Statement of Investment Principles (SIP):
Trustees must prepare and maintain this statement after taking advice from an experienced investment adviser and after consulting the employer it must include :
· Kinds of investment to be held and the balance between them
· Risk and expected return
· Realisation of assets
· The trustees’ policy on socially responsible investments and the exercise of voting rights.
· Compliance with scheme funding legislation. Since 22 September 2005when MFR ceased, legislation now dictates that a triennial valuation must be carried out with liabilities valued on a basis determined by the trustees as appropriate for their own scheme.
· Disclosure of pension scheme information. Under UK pension law, scheme trustees are required to make a substantial range of information available to scheme members. Although as trustees we delegate most of these duties to the secretariat we are still responsible for them being carried out.
In all the articles I have read I have never come across a description of a trustee as
being a “representative”
The Pensions Regulator
In April 2005 responsibility for monitoring occupational pension schemes was
transferred to the new Pensions Regulator who has wide powers to conduct
investigations and can impose severe penalties for non-compliance with
legislation.
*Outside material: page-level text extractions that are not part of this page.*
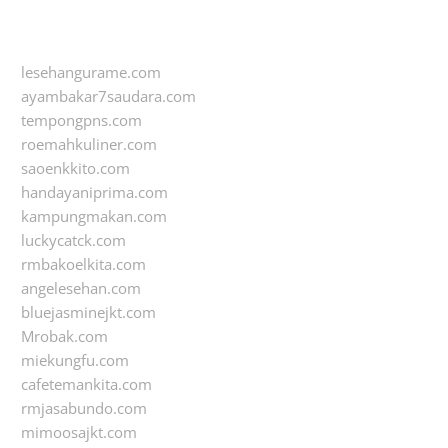
lesehangurame.com
ayambakar7saudara.com
tempongpns.com
roemahkuliner.com
saoenkkito.com
handayaniprima.com
kampungmakan.com
luckycatck.com
rmbakoelkita.com
angelesehan.com
bluejasminejkt.com
Mrobak.com
miekungfu.com
cafetemankita.com
rmjasabundo.com
mimoosajkt.com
The demands of the Regulator have therefore focused the trustees’ attention for an increased requirement for training and understanding and to complete the new “e”
learning course. Our expertise is now demanded rather than assumed, with the onus being on the trustees to prove they have the required training and understanding. The duties of a trustee are therefore onerous and not to be taken lightly; we take our responsibilities very seriously and will always act to the best of our ability in accordance with trust and case law, legislation and best practice.